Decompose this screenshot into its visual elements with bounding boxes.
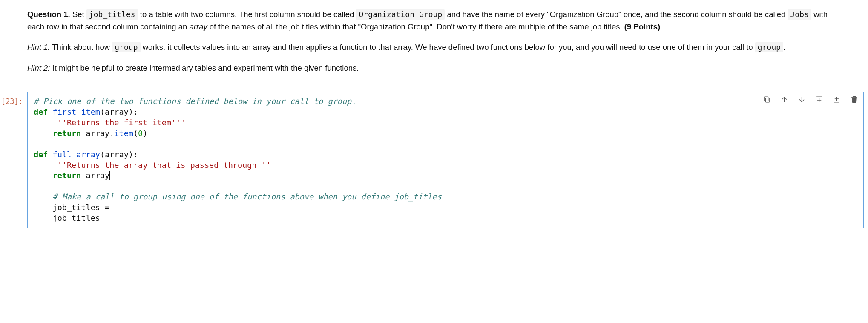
arrow-up-icon — [780, 95, 788, 104]
cell-toolbar — [762, 95, 859, 104]
duplicate-icon — [763, 95, 771, 104]
inline-code-group-1: group — [112, 42, 140, 52]
inline-code-group-2: group — [755, 42, 783, 52]
insert-below-button[interactable] — [832, 95, 842, 104]
question-paragraph: Question 1. Set job_titles to a table wi… — [27, 9, 834, 33]
insert-above-icon — [815, 95, 823, 104]
text-cursor — [109, 171, 110, 180]
svg-rect-0 — [765, 98, 770, 102]
code-cell[interactable]: [23]: — [0, 92, 868, 231]
insert-below-icon — [833, 95, 841, 104]
trash-icon — [850, 95, 858, 104]
notebook: Question 1. Set job_titles to a table wi… — [0, 0, 868, 230]
emphasis-array: array — [190, 22, 207, 31]
svg-rect-1 — [764, 97, 768, 101]
cell-prompt: [23]: — [0, 92, 27, 229]
move-up-button[interactable] — [779, 95, 789, 104]
inline-code-org-group: Organization Group — [356, 9, 445, 20]
markdown-cell: Question 1. Set job_titles to a table wi… — [0, 0, 868, 92]
question-points: (9 Points) — [624, 22, 660, 31]
code-editor[interactable]: # Pick one of the two functions defined … — [27, 92, 864, 229]
move-down-button[interactable] — [797, 95, 807, 104]
insert-above-button[interactable] — [814, 95, 824, 104]
hint2-paragraph: Hint 2: It might be helpful to create in… — [27, 62, 834, 75]
duplicate-button[interactable] — [762, 95, 772, 104]
question-label: Question 1. — [27, 10, 70, 19]
inline-code-jobs: Jobs — [788, 9, 811, 20]
delete-button[interactable] — [849, 95, 859, 104]
hint2-label: Hint 2: — [27, 63, 50, 72]
inline-code-job-titles: job_titles — [86, 9, 138, 20]
hint1-paragraph: Hint 1: Think about how group works: it … — [27, 41, 834, 54]
arrow-down-icon — [798, 95, 806, 104]
hint1-label: Hint 1: — [27, 43, 50, 52]
code-content[interactable]: # Pick one of the two functions defined … — [34, 96, 857, 224]
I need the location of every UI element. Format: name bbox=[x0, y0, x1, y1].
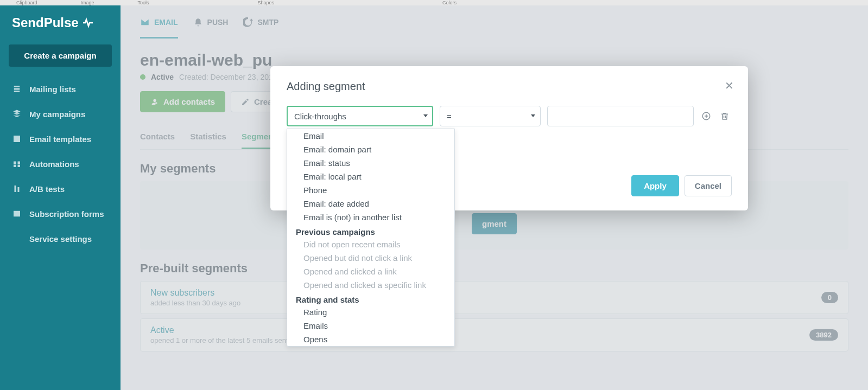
ribbon-label: Tools bbox=[138, 0, 149, 5]
ribbon-label: Colors bbox=[442, 0, 457, 5]
dropdown-option[interactable]: Opens bbox=[287, 333, 454, 346]
chevron-down-icon bbox=[531, 114, 535, 117]
ribbon-label: Image bbox=[81, 0, 94, 5]
delete-condition-button[interactable] bbox=[719, 110, 731, 122]
sidebar-item[interactable]: My campaigns bbox=[0, 101, 121, 126]
dropdown-option: Opened and clicked a link bbox=[287, 265, 454, 278]
sidebar-item-label: Service settings bbox=[29, 234, 92, 244]
dropdown-option[interactable]: Rating bbox=[287, 305, 454, 319]
chevron-down-icon bbox=[423, 114, 428, 117]
brand-text: SendPulse bbox=[12, 15, 79, 30]
sidebar-item[interactable]: Mailing lists bbox=[0, 76, 121, 101]
sidebar-item[interactable]: Service settings bbox=[0, 226, 121, 251]
add-segment-modal: Adding segment ✕ Click-throughs EmailEma… bbox=[270, 66, 748, 210]
sidebar-item[interactable]: Subscription forms bbox=[0, 201, 121, 226]
dropdown-option[interactable]: Click-throughs bbox=[287, 346, 454, 347]
dropdown-group: Previous campaigns bbox=[287, 224, 454, 238]
condition-row: Click-throughs EmailEmail: domain partEm… bbox=[287, 106, 732, 126]
dropdown-option[interactable]: Email is (not) in another list bbox=[287, 210, 454, 224]
close-icon[interactable]: ✕ bbox=[725, 79, 734, 92]
dropdown-option[interactable]: Emails bbox=[287, 319, 454, 333]
apply-button[interactable]: Apply bbox=[631, 175, 679, 196]
modal-title: Adding segment bbox=[287, 80, 732, 93]
dropdown-option[interactable]: Email bbox=[287, 129, 454, 143]
field-dropdown[interactable]: EmailEmail: domain partEmail: statusEmai… bbox=[287, 129, 455, 347]
dropdown-option: Opened and clicked a specific link bbox=[287, 278, 454, 292]
field-select[interactable]: Click-throughs bbox=[287, 106, 433, 126]
operator-select[interactable]: = bbox=[440, 106, 541, 126]
os-ribbon: Clipboard Image Tools Shapes Colors bbox=[0, 0, 868, 5]
create-campaign-button[interactable]: Create a campaign bbox=[9, 44, 112, 67]
add-condition-button[interactable] bbox=[700, 110, 712, 122]
dropdown-option[interactable]: Email: date added bbox=[287, 197, 454, 210]
sidebar-item[interactable]: Email templates bbox=[0, 126, 121, 151]
select-value: = bbox=[447, 112, 452, 121]
trash-icon bbox=[720, 111, 730, 121]
dropdown-option[interactable]: Email: status bbox=[287, 156, 454, 170]
sidebar: SendPulse Create a campaign Mailing list… bbox=[0, 5, 121, 390]
dropdown-option[interactable]: Email: local part bbox=[287, 170, 454, 183]
dropdown-option: Did not open recent emails bbox=[287, 238, 454, 251]
sidebar-item[interactable]: A/B tests bbox=[0, 176, 121, 201]
dropdown-option[interactable]: Email: domain part bbox=[287, 143, 454, 156]
value-input[interactable] bbox=[547, 106, 694, 126]
dropdown-option[interactable]: Phone bbox=[287, 183, 454, 197]
sidebar-item-label: A/B tests bbox=[29, 184, 65, 194]
dropdown-group: Rating and stats bbox=[287, 292, 454, 305]
ribbon-label: Clipboard bbox=[16, 0, 37, 5]
pulse-icon bbox=[82, 16, 95, 29]
brand-logo: SendPulse bbox=[0, 5, 121, 40]
ribbon-label: Shapes bbox=[258, 0, 275, 5]
sidebar-item-label: My campaigns bbox=[29, 110, 85, 119]
cancel-button[interactable]: Cancel bbox=[685, 175, 732, 196]
sidebar-item[interactable]: Automations bbox=[0, 151, 121, 176]
sidebar-item-label: Automations bbox=[29, 159, 79, 169]
plus-circle-icon bbox=[701, 111, 711, 121]
sidebar-item-label: Mailing lists bbox=[29, 85, 76, 94]
sidebar-item-label: Subscription forms bbox=[29, 209, 104, 219]
dropdown-option: Opened but did not click a link bbox=[287, 251, 454, 265]
select-value: Click-throughs bbox=[294, 112, 346, 121]
sidebar-item-label: Email templates bbox=[29, 135, 91, 144]
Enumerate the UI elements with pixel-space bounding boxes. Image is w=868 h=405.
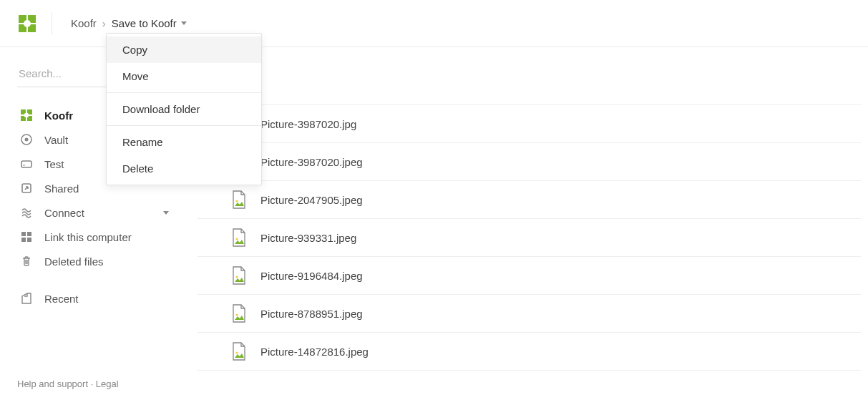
file-row[interactable]: Picture-2047905.jpeg [198,180,861,218]
connect-icon [20,206,33,219]
footer-sep: · [88,379,96,389]
svg-point-4 [24,20,31,27]
koofr-logo[interactable] [17,14,37,34]
chevron-down-icon [181,21,187,25]
svg-point-23 [235,275,238,278]
svg-rect-18 [27,238,31,242]
svg-point-25 [235,351,238,353]
menu-divider [107,92,261,93]
legal-link[interactable]: Legal [96,379,119,389]
drive-icon [20,157,33,170]
svg-rect-16 [27,232,31,236]
file-name: Picture-14872816.jpeg [260,346,369,358]
breadcrumb-current[interactable]: Save to Koofr [112,17,187,29]
file-row[interactable]: Picture-939331.jpeg [198,218,861,256]
sidebar-item-connect[interactable]: Connect [17,200,173,225]
file-name: Picture-3987020.jpg [260,118,356,130]
header-divider [52,12,52,35]
svg-point-11 [25,138,29,142]
shared-icon [20,182,33,195]
recent-icon [20,292,33,305]
sidebar-item-label: Recent [44,293,79,305]
help-link[interactable]: Help and support [17,379,88,389]
menu-divider [107,125,261,126]
folder-meta: MB [198,62,861,104]
sidebar-item-label: Deleted files [44,255,104,268]
image-file-icon [230,265,248,286]
svg-point-24 [235,313,238,316]
svg-point-22 [235,238,238,240]
sidebar-item-label: Shared [44,182,79,195]
svg-point-21 [235,200,238,202]
sidebar-item-deleted-files[interactable]: Deleted files [17,249,173,273]
image-file-icon [230,228,248,248]
file-name: Picture-3987020.jpeg [260,156,363,168]
sidebar-item-link-this-computer[interactable]: Link this computer [17,225,173,249]
image-file-icon [230,190,248,210]
svg-rect-12 [21,161,31,167]
link-icon [20,230,33,243]
svg-point-13 [24,165,25,166]
svg-rect-17 [21,238,26,242]
sidebar-item-label: Vault [44,134,68,146]
file-row[interactable]: Picture-3987020.jpg [198,104,861,142]
file-name: Picture-8788951.jpeg [260,308,363,320]
sidebar-footer: Help and support · Legal [17,366,173,405]
file-name: Picture-2047905.jpeg [260,194,363,206]
vault-icon [20,133,33,146]
file-row[interactable]: Picture-14872816.jpeg [198,332,861,371]
file-row[interactable]: Picture-8788951.jpeg [198,294,861,332]
sidebar-item-recent[interactable]: Recent [17,286,173,311]
sidebar-item-label: Link this computer [44,231,132,243]
menu-item-rename[interactable]: Rename [107,129,261,155]
image-file-icon [230,341,248,361]
folder-context-menu: CopyMoveDownload folderRenameDelete [106,33,262,185]
breadcrumb: Koofr › Save to Koofr [71,17,187,29]
menu-item-download-folder[interactable]: Download folder [107,96,261,122]
breadcrumb-current-label: Save to Koofr [112,17,177,29]
menu-item-delete[interactable]: Delete [107,155,261,182]
file-list: Picture-3987020.jpgPicture-3987020.jpegP… [198,104,861,371]
breadcrumb-separator: › [102,17,106,29]
svg-rect-15 [21,232,26,236]
menu-item-move[interactable]: Move [107,63,261,89]
chevron-down-icon [163,211,169,215]
file-name: Picture-939331.jpeg [260,232,356,244]
image-file-icon [230,303,248,323]
breadcrumb-root[interactable]: Koofr [71,17,97,29]
koofr-icon [20,109,33,122]
trash-icon [20,255,33,268]
file-row[interactable]: Picture-9196484.jpeg [198,256,861,294]
sidebar-item-label: Koofr [44,109,73,122]
file-row[interactable]: Picture-3987020.jpeg [198,142,861,180]
svg-point-9 [24,113,29,117]
main-content: MB Picture-3987020.jpgPicture-3987020.jp… [190,47,868,405]
menu-item-copy[interactable]: Copy [107,36,261,63]
sidebar-item-label: Test [44,158,64,170]
file-name: Picture-9196484.jpeg [260,270,363,282]
sidebar-item-label: Connect [44,207,84,219]
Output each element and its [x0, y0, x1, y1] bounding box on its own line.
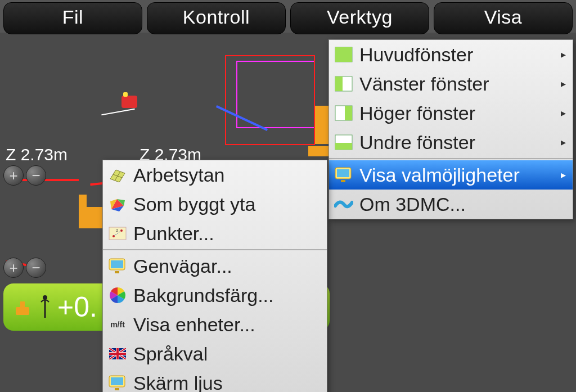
menu-item-label: Genvägar...: [133, 255, 232, 277]
visa-dropdown: Huvudfönster ▸ Vänster fönster ▸ Höger f…: [328, 39, 573, 219]
window-left-icon: [334, 74, 354, 94]
chevron-right-icon: ▸: [561, 169, 566, 181]
chevron-right-icon: ▸: [561, 78, 566, 90]
chevron-right-icon: ▸: [561, 107, 566, 119]
menu-visa-enheter[interactable]: m/ft Visa enheter...: [103, 310, 327, 339]
menu-vanster-fonster[interactable]: Vänster fönster ▸: [329, 69, 573, 98]
chevron-right-icon: ▸: [561, 48, 566, 61]
status-value: +0.: [57, 291, 97, 323]
svg-rect-9: [345, 106, 352, 120]
about-icon: [334, 194, 354, 214]
menu-item-label: Skärm ljus: [133, 372, 223, 393]
menu-item-label: Punkter...: [133, 223, 214, 245]
menu-som-byggt-yta[interactable]: Som byggt yta: [103, 190, 327, 219]
menu-undre-fonster[interactable]: Undre fönster ▸: [329, 128, 573, 157]
monitor-icon: [334, 165, 354, 185]
menu-bakgrundsfarg[interactable]: Bakgrundsfärg...: [103, 281, 327, 310]
menu-punkter[interactable]: 2 Punkter...: [103, 219, 327, 248]
visa-valmojligheter-submenu: Arbetsytan Som byggt yta 2 Punkter... Ge…: [102, 160, 327, 392]
menubar: Fil Kontroll Verktyg Visa: [0, 0, 576, 37]
surface-icon: [107, 194, 128, 214]
svg-rect-36: [115, 388, 119, 390]
menu-item-label: Om 3DMC...: [359, 193, 466, 215]
zoom-out-icon[interactable]: −: [26, 165, 46, 186]
menu-item-label: Vänster fönster: [359, 73, 489, 95]
units-icon: m/ft: [107, 314, 128, 335]
menu-item-label: Visa enheter...: [133, 314, 255, 336]
menu-item-label: Huvudfönster: [359, 44, 473, 66]
zoom-in-icon[interactable]: +: [3, 165, 24, 186]
menu-item-label: Som byggt yta: [133, 193, 255, 215]
svg-rect-0: [16, 307, 29, 315]
svg-rect-35: [111, 377, 123, 385]
window-right-icon: [334, 103, 354, 123]
menu-separator: [329, 158, 573, 159]
svg-rect-7: [335, 76, 343, 91]
menu-item-label: Språkval: [133, 343, 208, 365]
flag-icon: [107, 344, 128, 364]
machine-icon: [122, 96, 137, 108]
svg-rect-27: [111, 260, 123, 268]
zoom-controls-lower: + −: [3, 258, 46, 278]
svg-rect-1: [20, 301, 25, 307]
menu-verktyg[interactable]: Verktyg: [290, 2, 429, 34]
menu-skarm-ljus[interactable]: Skärm ljus: [103, 368, 327, 392]
menu-separator: [103, 249, 327, 250]
svg-text:2: 2: [116, 228, 119, 233]
chevron-right-icon: ▸: [561, 136, 566, 148]
zoom-out-icon[interactable]: −: [26, 258, 46, 278]
zoom-controls-upper: + −: [3, 165, 46, 186]
menu-item-label: Bakgrundsfärg...: [133, 285, 273, 307]
menu-hoger-fonster[interactable]: Höger fönster ▸: [329, 98, 573, 128]
svg-rect-28: [115, 271, 119, 273]
z-value-left: Z 2.73m: [6, 145, 68, 164]
svg-rect-14: [341, 180, 345, 182]
machine-status-icon: [12, 296, 33, 318]
window-main-icon: [334, 44, 354, 65]
svg-point-3: [43, 295, 47, 300]
menu-item-label: Arbetsytan: [133, 164, 225, 186]
svg-rect-13: [337, 169, 349, 177]
menu-visa[interactable]: Visa: [434, 2, 573, 34]
menu-item-label: Visa valmöjligheter: [359, 164, 520, 186]
shortcuts-icon: [107, 256, 128, 276]
menu-sprakval[interactable]: Språkval: [103, 339, 327, 368]
svg-rect-5: [335, 47, 352, 62]
menu-item-label: Höger fönster: [359, 102, 475, 124]
menu-arbetsytan[interactable]: Arbetsytan: [103, 160, 327, 190]
menu-genvagar[interactable]: Genvägar...: [103, 251, 327, 281]
colorwheel-icon: [107, 285, 128, 305]
menu-huvudfonster[interactable]: Huvudfönster ▸: [329, 40, 573, 69]
menu-om-3dmc[interactable]: Om 3DMC...: [329, 190, 573, 219]
menu-kontroll[interactable]: Kontroll: [147, 2, 286, 34]
antenna-icon: [39, 294, 51, 320]
zoom-in-icon[interactable]: +: [3, 258, 24, 278]
menu-visa-valmojligheter[interactable]: Visa valmöjligheter ▸: [329, 160, 573, 190]
window-bottom-icon: [334, 132, 354, 152]
svg-rect-33: [109, 353, 126, 355]
workspace-icon: [107, 165, 128, 185]
menu-fil[interactable]: Fil: [3, 2, 142, 34]
menu-item-label: Undre fönster: [359, 132, 475, 154]
screen-icon: [107, 373, 128, 392]
svg-rect-11: [335, 143, 352, 150]
points-icon: 2: [107, 223, 128, 244]
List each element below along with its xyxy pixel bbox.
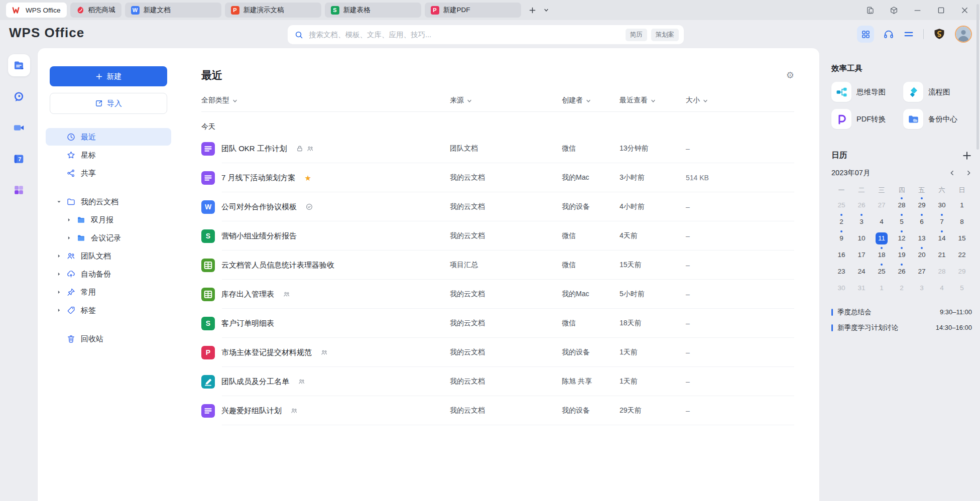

▶ **WORK INSTRUCTIONS**
Reproduce each line of the material containing the word "jpgPicture".

▶ **EXERCISE ANSWER**
file-list: Picture-3987020.jpgPicture-3987020.jpegP… [198,104,861,371]
main-content: MB Picture-3987020.jpgPicture-3987020.jp… [190,47,868,405]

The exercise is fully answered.